A copy is needed of each line in the records that has the word "Lane".

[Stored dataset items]
----------------

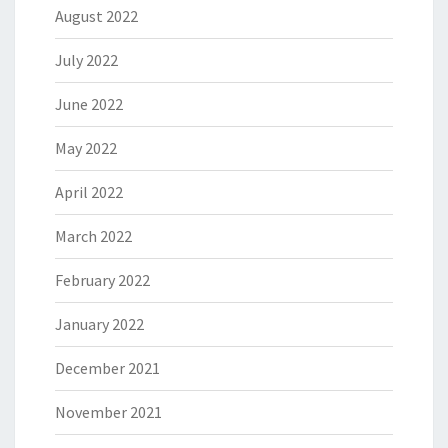
August 2022
July 2022
June 2022
May 2022
April 2022
March 2022
February 2022
January 2022
December 2021
November 2021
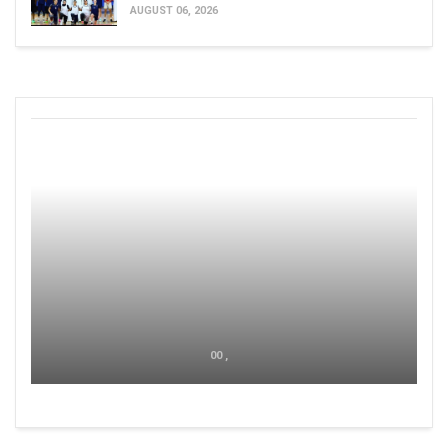
AUGUST 06, 2026
00 ,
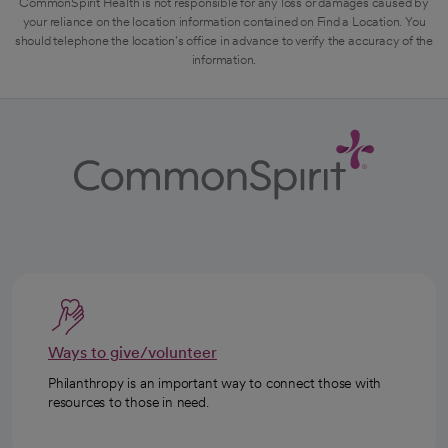
CommonSpirit Health is not responsible for any loss or damages caused by
your reliance on the location information contained on Find a Location. You
should telephone the location's office in advance to verify the accuracy of the
information.
Ways to give/volunteer
Philanthropy is an important way to connect those with
resources to those in need.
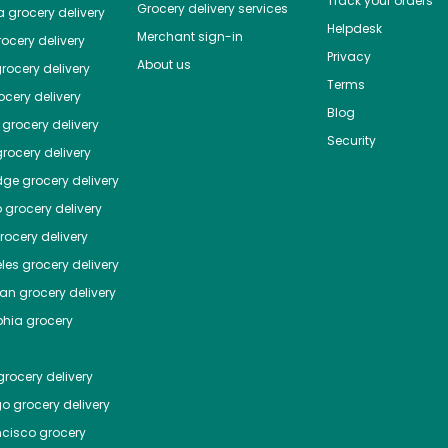
Track your orders
Grocery delivery services
a
grocery delivery
Helpdesk
Merchant sign-in
ocery delivery
Privacy
About us
rocery delivery
Terms
cery delivery
Blog
grocery delivery
Security
rocery delivery
dge
grocery delivery
o
grocery delivery
ocery delivery
les
grocery delivery
tan
grocery delivery
phia
grocery
rocery delivery
go
grocery delivery
ncisco
grocery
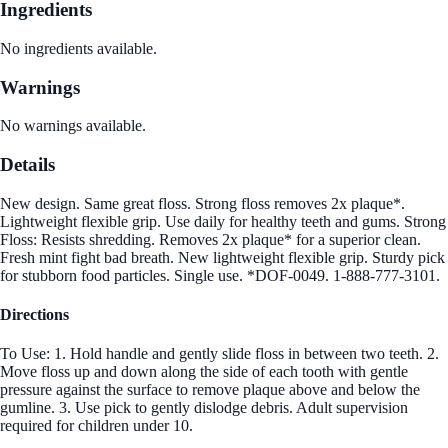
Ingredients
No ingredients available.
Warnings
No warnings available.
Details
New design. Same great floss. Strong floss removes 2x plaque*.
Lightweight flexible grip. Use daily for healthy teeth and gums. Strong
Floss: Resists shredding. Removes 2x plaque* for a superior clean.
Fresh mint fight bad breath. New lightweight flexible grip. Sturdy pick
for stubborn food particles. Single use. *DOF-0049. 1-888-777-3101.
Directions
To Use: 1. Hold handle and gently slide floss in between two teeth. 2.
Move floss up and down along the side of each tooth with gentle
pressure against the surface to remove plaque above and below the
gumline. 3. Use pick to gently dislodge debris. Adult supervision
required for children under 10.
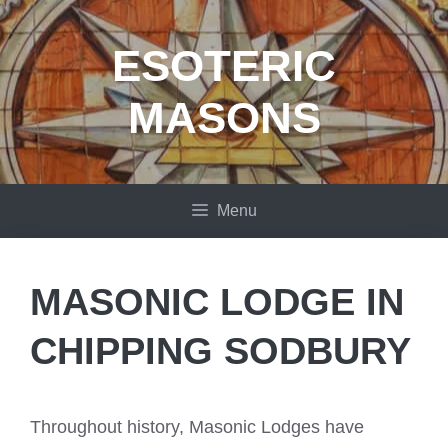
Skip
to
ESOTERIC
content
MASONS
Menu
MASONIC LODGE IN
CHIPPING SODBURY
Throughout history, Masonic Lodges have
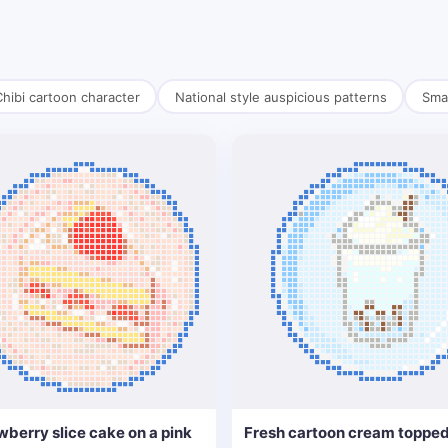
hibi cartoon character
National style auspicious patterns
Smal
wberry slice cake on a pink
Fresh cartoon cream topped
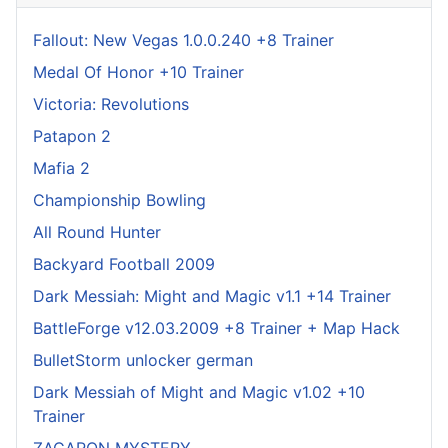
Fallout: New Vegas 1.0.0.240 +8 Trainer
Medal Of Honor +10 Trainer
Victoria: Revolutions
Patapon 2
Mafia 2
Championship Bowling
All Round Hunter
Backyard Football 2009
Dark Messiah: Might and Magic v1.1 +14 Trainer
BattleForge v12.03.2009 +8 Trainer + Map Hack
BulletStorm unlocker german
Dark Messiah of Might and Magic v1.02 +10
Trainer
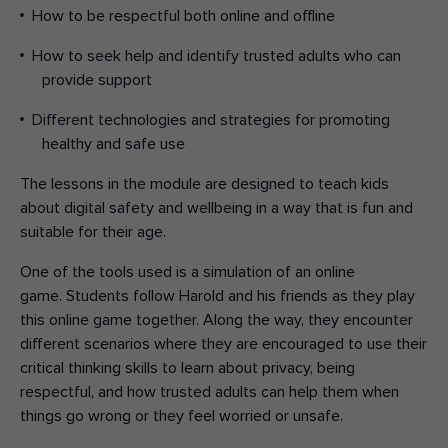
How to be respectful both online and offline
How to seek help and identify trusted adults who can
provide support
Different technologies and strategies for promoting
healthy and safe use
The lessons in the
module
are designed to teach kids
about digital safety and wellbeing in a way that is fun and
suitable for their age.
One of the
tools used is a
simulation of an online
game.
S
tudents follow Harold and his friends as they play
this
online game together
. Along the way, they encounter
different
scenarios
where they
are encouraged to use their
critical thinking skills
to
learn about privacy, being
respectful
,
and
how
trusted adults
can help them when
things go wrong or they feel worried or unsafe.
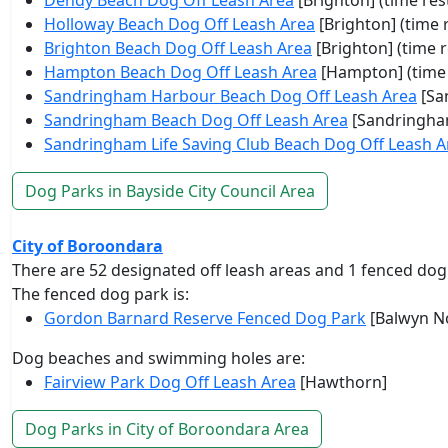
Dendy Beach Dog Off Leash Area
[Brighton] (time rest
Holloway Beach Dog Off Leash Area
[Brighton] (time r
Brighton Beach Dog Off Leash Area
[Brighton] (time r
Hampton Beach Dog Off Leash Area
[Hampton] (time 
Sandringham Harbour Beach Dog Off Leash Area
[Sa
Sandringham Beach Dog Off Leash Area
[Sandringham
Sandringham Life Saving Club Beach Dog Off Leash A
Dog Parks in Bayside City Council Area
City of Boroondara
There are 52 designated off leash areas and 1 fenced dog
The fenced dog park is:
Gordon Barnard Reserve Fenced Dog Park
[Balwyn N
Dog beaches and swimming holes are:
Fairview Park Dog Off Leash Area
[Hawthorn]
Dog Parks in City of Boroondara Area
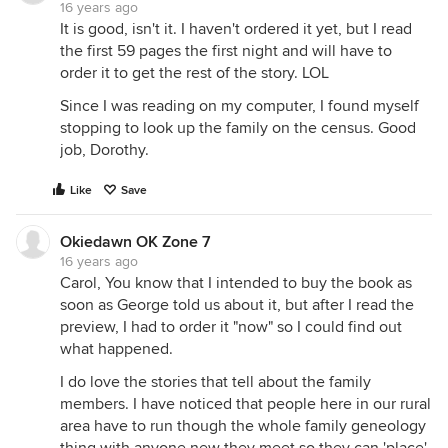
16 years ago
It is good, isn't it. I haven't ordered it yet, but I read
the first 59 pages the first night and will have to
order it to get the rest of the story. LOL
Since I was reading on my computer, I found myself
stopping to look up the family on the census. Good
job, Dorothy.
Like
Save
Okiedawn OK Zone 7
16 years ago
Carol, You know that I intended to buy the book as
soon as George told us about it, but after I read the
preview, I had to order it "now" so I could find out
what happened.
I do love the stories that tell about the family
members. I have noticed that people here in our rural
area have to run though the whole family geneology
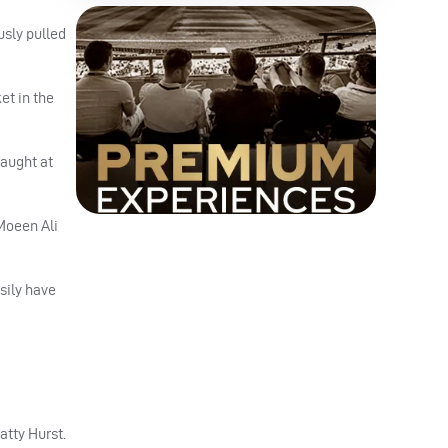
sly pulled
et in the
caught at
Moeen Ali
asily have
atty Hurst.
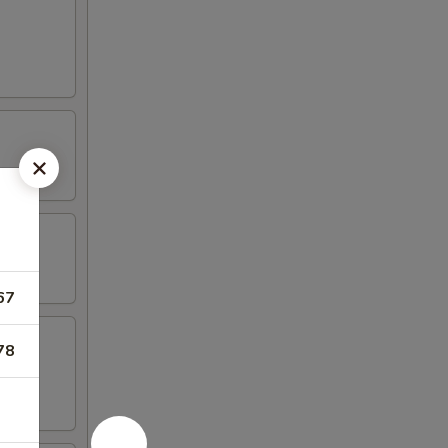
67
78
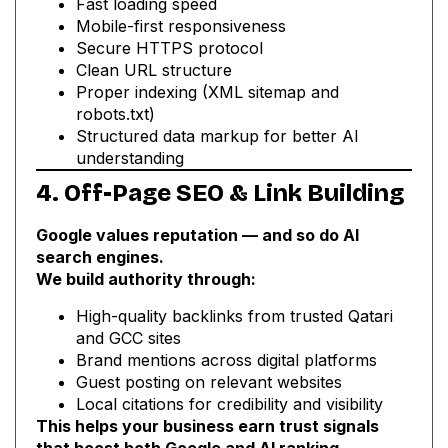
Fast loading speed
Mobile-first responsiveness
Secure HTTPS protocol
Clean URL structure
Proper indexing (XML sitemap and
robots.txt)
Structured data markup for better AI
understanding
4. Off-Page SEO & Link Building
Google values reputation — and so do AI
search engines.
We build authority through:
High-quality backlinks from trusted Qatari
and GCC sites
Brand mentions across digital platforms
Guest posting on relevant websites
Local citations for credibility and visibility
This helps your business earn trust signals
that boost both Google and AI ranking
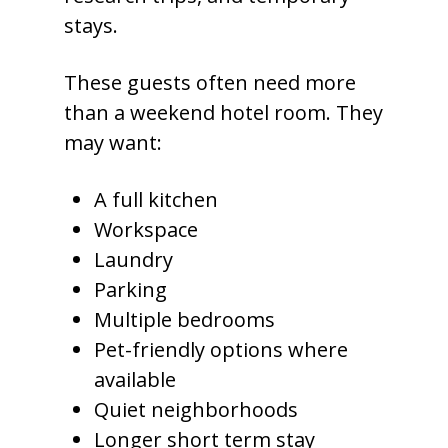
stays.
These guests often need more
than a weekend hotel room. They
may want:
A full kitchen
Workspace
Laundry
Parking
Multiple bedrooms
Pet-friendly options where
available
Quiet neighborhoods
Longer short term stay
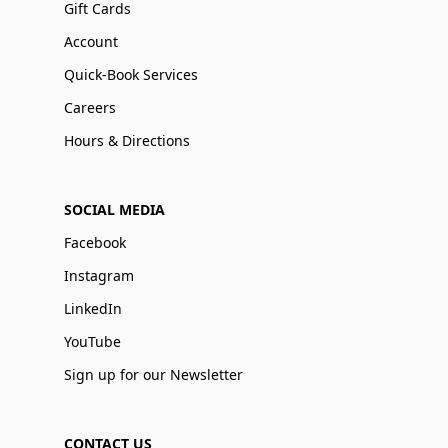
Gift Cards
Account
Quick-Book Services
Careers
Hours & Directions
SOCIAL MEDIA
Facebook
Instagram
LinkedIn
YouTube
Sign up for our Newsletter
CONTACT US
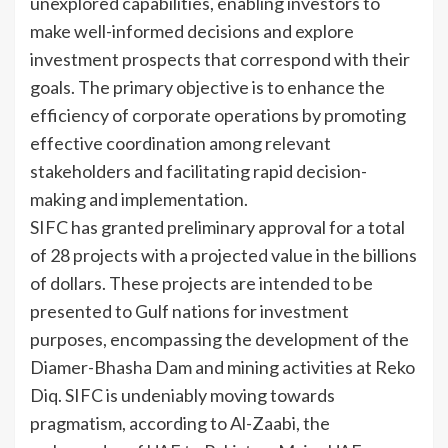
unexplored capabilities, enabling investors to
make well-informed decisions and explore
investment prospects that correspond with their
goals. The primary objective is to enhance the
efficiency of corporate operations by promoting
effective coordination among relevant
stakeholders and facilitating rapid decision-
making and implementation.
SIFC has granted preliminary approval for a total
of 28 projects with a projected value in the billions
of dollars. These projects are intended to be
presented to Gulf nations for investment
purposes, encompassing the development of the
Diamer-Bhasha Dam and mining activities at Reko
Diq. SIFC is undeniably moving towards
pragmatism, according to Al-Zaabi, the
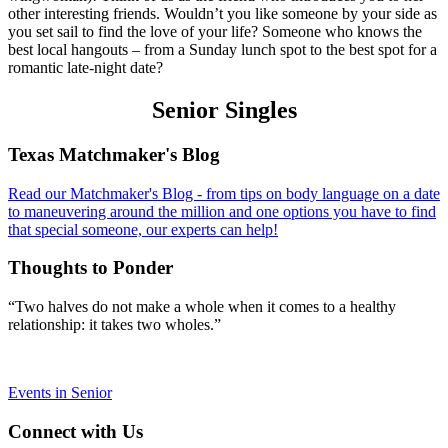
other interesting friends. Wouldn’t you like someone by your side as
you set sail to find the love of your life? Someone who knows the
best local hangouts – from a Sunday lunch spot to the best spot for a
romantic late-night date?
Senior Singles
Footer
Texas Matchmaker's Blog
Read our Matchmaker's Blog - from tips on body language on a date
to maneuvering around the million and one options you have to find
that special someone, our experts can help!
Thoughts to Ponder
“Two halves do not make a whole when it comes to a healthy
relationship: it takes two wholes.”
Events in Senior
Connect with Us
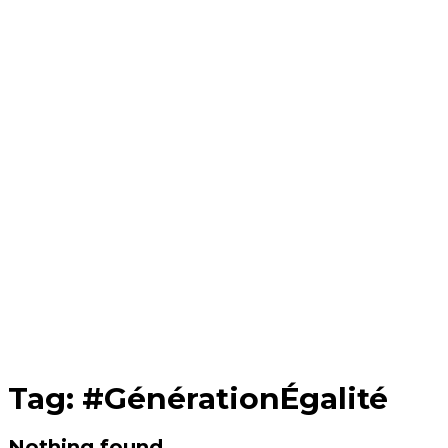
Tag:
#GénérationÉgalité
Nothing found.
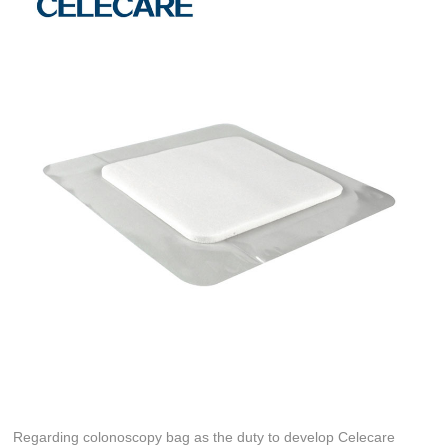
Regarding colonoscopy bag as the duty to develop Celecare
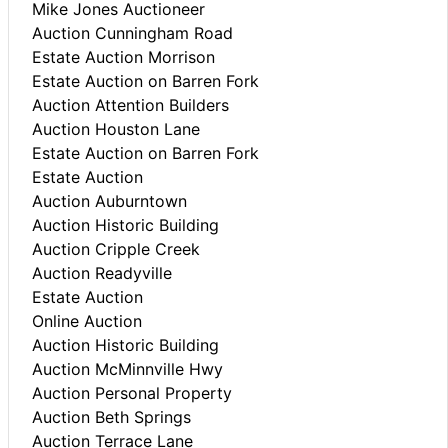
Mike Jones Auctioneer
Auction Cunningham Road
Estate Auction Morrison
Estate Auction on Barren Fork
Auction Attention Builders
Auction Houston Lane
Estate Auction on Barren Fork
Estate Auction
Auction Auburntown
Auction Historic Building
Auction Cripple Creek
Auction Readyville
Estate Auction
Online Auction
Auction Historic Building
Auction McMinnville Hwy
Auction Personal Property
Auction Beth Springs
Auction Terrace Lane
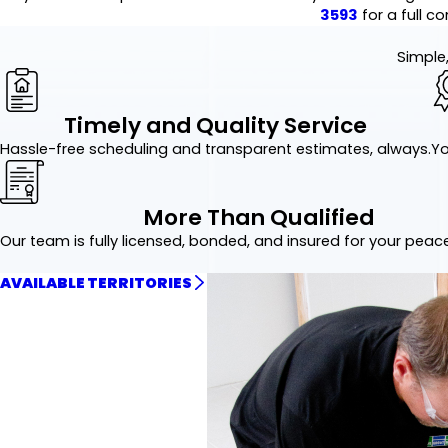
3593
for a full co
Simple,
Timely and Quality Service
Hassle-free scheduling and transparent estimates, always.
Yo
More Than Qualified
Our team is fully licensed, bonded, and insured for your peac
AVAILABLE TERRITORIES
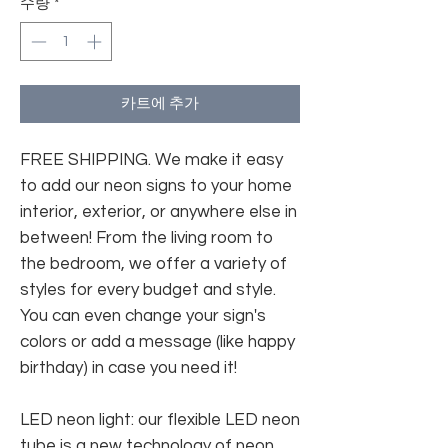
수량
*
카트에 추가
FREE SHIPPING. We make it easy
to add our neon signs to your home
interior, exterior, or anywhere else in
between! From the living room to
the bedroom, we offer a variety of
styles for every budget and style.
You can even change your sign's
colors or add a message (like happy
birthday) in case you need it!
LED neon light: our flexible LED neon
tube is a new technology of neon.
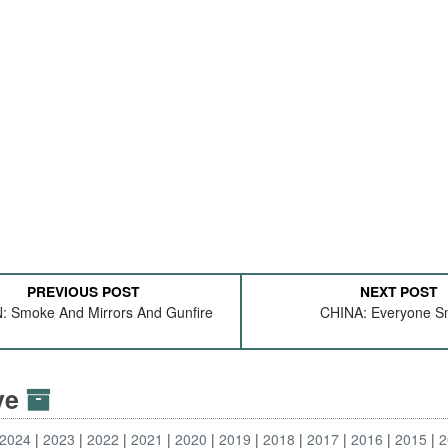
PREVIOUS POST
NEXT POST
 Smoke And Mirrors And Gunfire
CHINA: Everyone S
ive
2024
2023
2022
2021
2020
2019
2018
2017
2016
2015
2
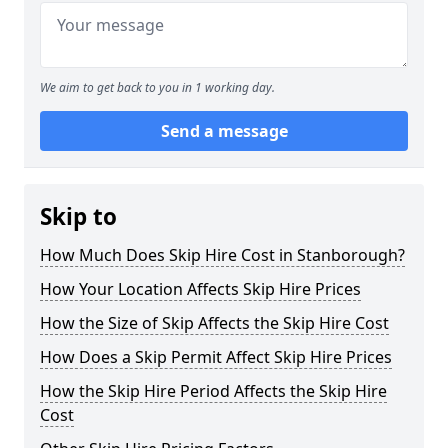
We aim to get back to you in 1 working day.
Send a message
Skip to
How Much Does Skip Hire Cost in Stanborough?
How Your Location Affects Skip Hire Prices
How the Size of Skip Affects the Skip Hire Cost
How Does a Skip Permit Affect Skip Hire Prices
How the Skip Hire Period Affects the Skip Hire
Cost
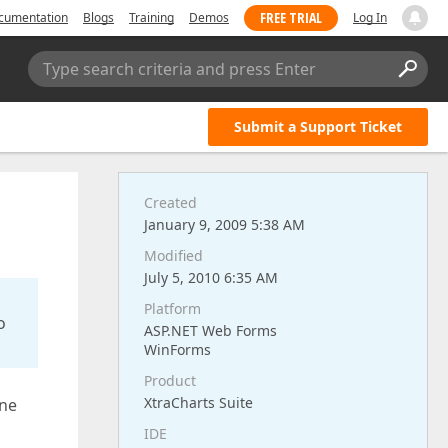
FREE TRIAL
cumentation
Blogs
Training
Demos
Log In
Type search criteria and press Enter
Submit a Support Ticket
Created
January 9, 2009 5:38 AM
Modified
July 5, 2010 6:35 AM
Platform
o
ASP.NET Web Forms
WinForms
Product
XtraCharts Suite
one
IDE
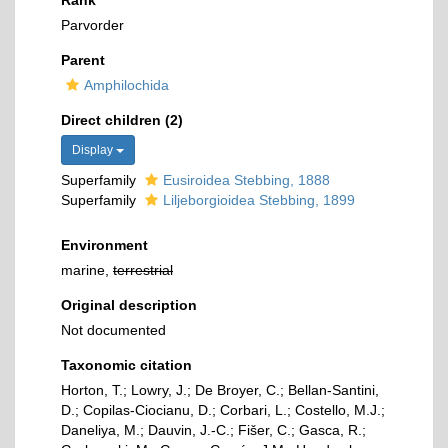
Rank
Parvorder
Parent
Amphilochida
Direct children (2)
Display
Superfamily
Eusiroidea Stebbing, 1888
Superfamily
Liljeborgioidea Stebbing, 1899
Environment
marine,
terrestrial
Original description
Not documented
Taxonomic citation
Horton, T.; Lowry, J.; De Broyer, C.; Bellan-Santini,
D.; Copilas-Ciocianu, D.; Corbari, L.; Costello, M.J.;
Daneliya, M.; Dauvin, J.-C.; Fišer, C.; Gasca, R.;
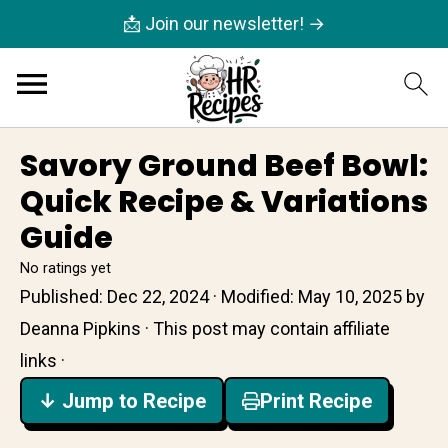
📩 Join our newsletter! →
Savory Ground Beef Bowl:
Quick Recipe & Variations
Guide
No ratings yet
Published:
Dec 22, 2024
· Modified:
May 10, 2025
by
Deanna Pipkins
· This post may contain affiliate
links ·
↓ Jump to Recipe
Print Recipe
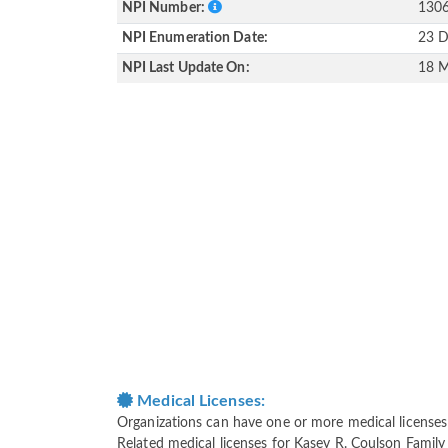
NPI Number:
130
NPI Enumeration Date:
23 D
NPI Last Update On:
18 M
Medical Licenses:
Organizations can have one or more medical licenses fo
Related medical licenses for Kasey R. Coulson Family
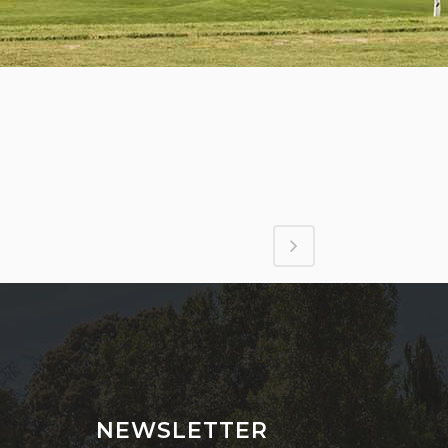
NEWSLETTER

----------------

_REPLY TO THE TASK_
Auction Houston Lane
Auction Terrace Lane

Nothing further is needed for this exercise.